⟨
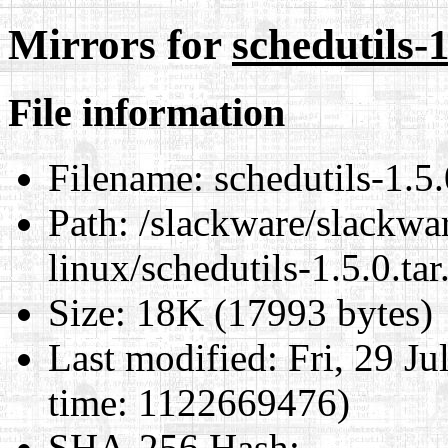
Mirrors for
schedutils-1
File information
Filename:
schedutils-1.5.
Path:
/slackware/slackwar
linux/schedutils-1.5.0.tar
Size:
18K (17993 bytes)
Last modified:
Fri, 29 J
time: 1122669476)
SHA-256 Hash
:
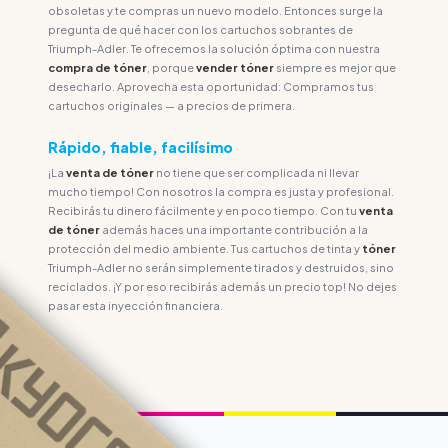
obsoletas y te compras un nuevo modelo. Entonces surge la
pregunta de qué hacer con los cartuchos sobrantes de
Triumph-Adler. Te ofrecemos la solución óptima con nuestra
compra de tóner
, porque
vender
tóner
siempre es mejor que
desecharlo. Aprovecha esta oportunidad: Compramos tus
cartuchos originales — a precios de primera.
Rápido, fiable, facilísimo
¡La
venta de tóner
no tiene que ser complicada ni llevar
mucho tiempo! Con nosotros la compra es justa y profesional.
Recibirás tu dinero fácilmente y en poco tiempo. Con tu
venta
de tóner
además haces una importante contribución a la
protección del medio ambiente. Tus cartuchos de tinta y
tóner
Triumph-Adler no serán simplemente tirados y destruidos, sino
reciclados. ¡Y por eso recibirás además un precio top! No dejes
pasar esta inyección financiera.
⟩
⟨
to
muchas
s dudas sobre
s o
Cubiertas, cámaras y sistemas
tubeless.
⟩
◆ WORK TO COMPLETE: For the word "Adler", return every line of the records that holds it.

◆ ANSWER:
Triumph-Adler. Te ofrecemos la solución óptima con nuestra
Triumph-Adler no serán simplemente tirados y destruidos, sino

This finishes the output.